Off the east coast of Scotland lies a notorious reef, Bell Rock. This reef, which is only above water for a few hours each day, rests below the surface the rest of the time awaiting unsuspecting ships. The reef can be particularly treacherous in dark, stormy waters. With up to six ships being lost each year, thousands of lives have fallen victim to the rock through the centuries.
Then in the early 1800s, somebody got the bright idea to build a lighthouse on Bell Rock. It would be nearly impossible to construct a lighthouse on a reef that was submerged most of the time in dangerous waters, but Robert Stevenson was convinced it could be done.
The challenge, however, was not only in building a lighthouse that could withstand the onslaught of unpredictable waters; the task would be perilous for the builders themselves, too. If a sudden storm came up—or if they were stranded on the rock when the water began to rise (as almost happened once when one of their lifeboats broke loose)—they wouldn’t have stood a chance of survival in the frigid waters.
After several years of lobbying for permission and funding, Stevenson was given the go-ahead in 1807. Progress would be slow as work could only be done during a few hours each day for a few months per year, but the mission was finally accomplished by the end of 1810. Today, over 200 years since it was first lit in 1811, the Bell Rock Lighthouse still stands and has been saving lives all this time. Why? Because the light always overcomes the darkness.

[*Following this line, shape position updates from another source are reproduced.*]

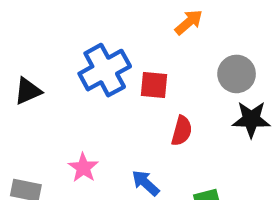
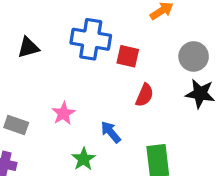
blue cross: (105, 70) -> (91, 39), turned 30

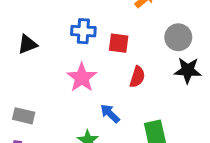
blue cross: (91, 39) -> (83, 31), size x0.7
pink star: (63, 113) -> (82, 78), moved, size x1.4

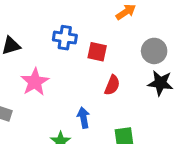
pink star: (82, 78) -> (35, 82), moved
blue arrow: (110, 114) -> (83, 118), turned 30

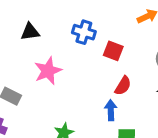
blue arrow: (83, 118) -> (111, 110), moved

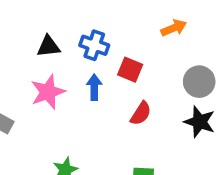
black triangle: (30, 32) -> (48, 46), moved
blue arrow: (111, 110) -> (94, 87), moved

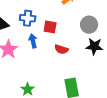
red semicircle: (141, 113) -> (61, 49), turned 88

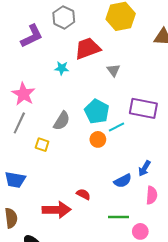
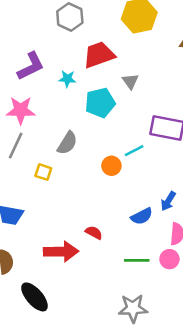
purple L-shape: (32, 36) -> (31, 66), moved
pink star: (23, 94) -> (21, 110), turned -30
cyan pentagon: (97, 112) -> (100, 103), moved, turned 30
pink circle: (140, 231) -> (169, 259), moved

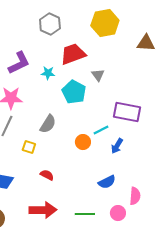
cyan pentagon: (100, 103) -> (74, 92), turned -30
blue arrow: (168, 201) -> (117, 146), moved
red semicircle: (94, 233) -> (47, 175), moved
pink circle: (169, 259) -> (118, 213), moved
green line: (137, 260) -> (85, 214), moved

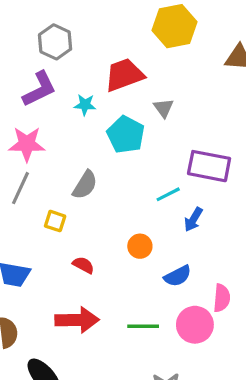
gray hexagon: (50, 24) -> (55, 42), moved
orange circle: (83, 142) -> (140, 246), moved
pink circle: (118, 213) -> (195, 325), size x1.5

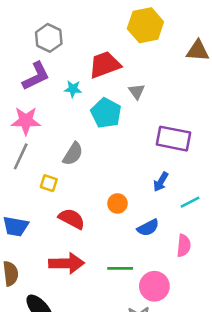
cyan line: (168, 194) -> (190, 202), moved
red semicircle: (83, 265) -> (72, 219), size x1.5
pink circle: (195, 325) -> (154, 286), moved

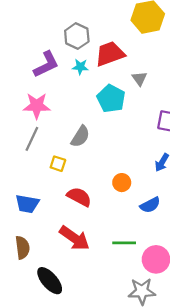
gray hexagon: (49, 38) -> (77, 36), moved
cyan star: (73, 89) -> (80, 67), moved
red arrow: (67, 263) -> (74, 238), turned 36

Whenever darkness and light come into conflict, the light always wins out. As the apostle John wrote, “The light shines in the darkness, and the darkness can never extinguish it” (John 1:5, NLT). This, of course, is no surprise. We have all turned on a lamp and witnessed light flooding the room. When John first wrote those words, however, he was not commenting on the physical properties of light; he was describing Jesus.
Referring to Jesus as “Light” was not original to John. Centuries before Jesus was born, the prophet Isaiah foretold His birth, saying, “The people who walk in darkness will see a great light. For those who live in a land of deep darkness, a light will shine” (Isaiah 9:2, NLT). Jesus was the light to come to a dark, dreary world.
For all the darkness in the world—for all the evil, the pain, the disappointment, the heartache, the suffering, and the loss—Jesus is the light. He shines the darkness, cutting through it to provide hope and freedom and to illuminate the way to God the Father. Whatever you’re going through—whatever problems you encounter in life—Jesus can light your path and show you the way through.
Jesus Himself said, “I am the light of the world. If you follow me, you won’t have to walk in darkness, because you will have the light that leads to life” (John 8:12, NLT). He says, “You want eternal life? Then follow Me. I’m the light of the world, and I will show you the way to life.”
Several decades later, John recorded the last words of Jesus that are included in the Bible. In Revelation 22:16, Jesus said, “I am the bright morning star”. What is a bright morning star? It is a fixed point in the sky that is always there, can always be trusted, and by which you can navigate your life. That’s Jesus.
Author Leonard Sweet compares Jesus to the North Star, which has guided travellers for millennia. The North Star has been vital for keeping people from getting lost and helping them to reach their destination safely. If you lost your way and didn’t know which way to go, the North Star would provide a fixed point to navigate by. Sweet wrote, “God lit up the skies more than two thousand years ago to show us how God can light up our skies today. Christians are people who live at the speed of light—the light of Jesus” (AquaChurch).
Jesus is the Light of the world. Darkness disappears in His presence. Allow His light to shine on you and permeate your life today.